§ Supplied information
--- START ---

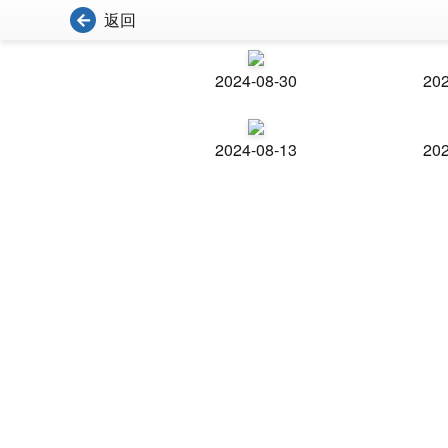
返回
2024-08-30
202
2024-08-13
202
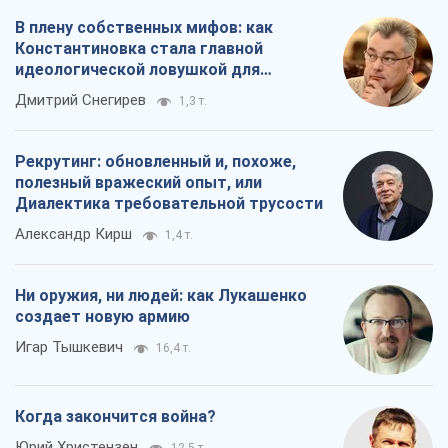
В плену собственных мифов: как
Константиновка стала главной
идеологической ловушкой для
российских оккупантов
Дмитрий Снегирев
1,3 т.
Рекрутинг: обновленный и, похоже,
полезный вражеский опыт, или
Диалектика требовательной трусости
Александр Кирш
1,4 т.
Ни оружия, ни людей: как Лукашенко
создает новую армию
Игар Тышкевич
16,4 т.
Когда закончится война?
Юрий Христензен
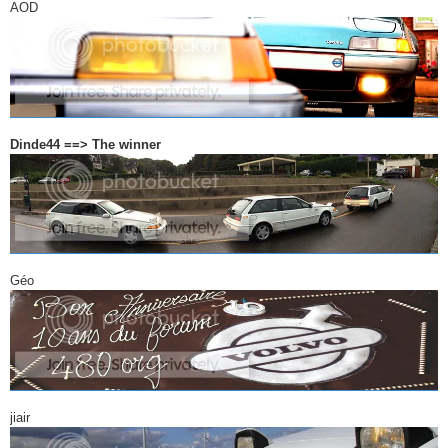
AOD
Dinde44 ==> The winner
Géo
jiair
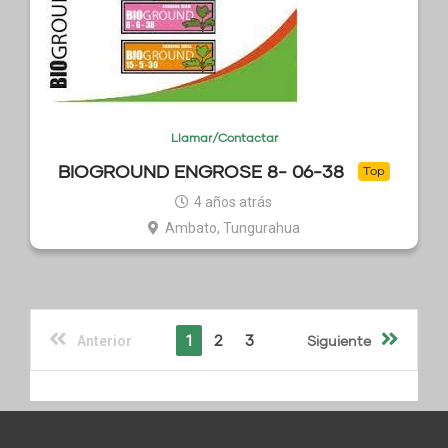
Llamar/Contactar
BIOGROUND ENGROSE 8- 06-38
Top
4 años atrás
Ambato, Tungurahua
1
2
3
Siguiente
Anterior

--- END ---
--- START ---

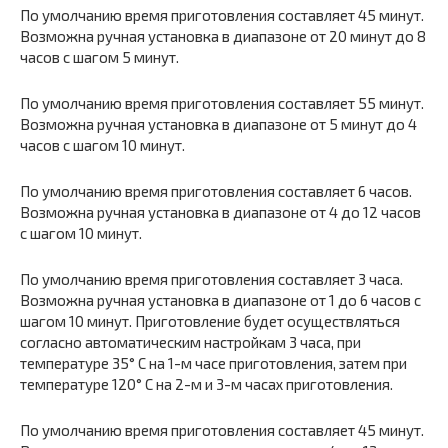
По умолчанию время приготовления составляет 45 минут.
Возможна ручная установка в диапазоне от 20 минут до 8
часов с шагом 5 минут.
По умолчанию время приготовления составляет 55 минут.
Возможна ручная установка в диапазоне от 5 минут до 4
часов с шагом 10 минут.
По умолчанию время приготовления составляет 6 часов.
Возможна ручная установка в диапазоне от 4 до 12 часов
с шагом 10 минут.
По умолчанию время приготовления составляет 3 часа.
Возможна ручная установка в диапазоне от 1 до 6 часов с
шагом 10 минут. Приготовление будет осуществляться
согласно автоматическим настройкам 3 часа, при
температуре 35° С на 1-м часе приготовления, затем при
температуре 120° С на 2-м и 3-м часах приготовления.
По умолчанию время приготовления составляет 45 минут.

--- END ---

§ Required work
The word "приготовления" occurs on certain lines of the material; count those lines and respond with the number only.

§ Your solution
7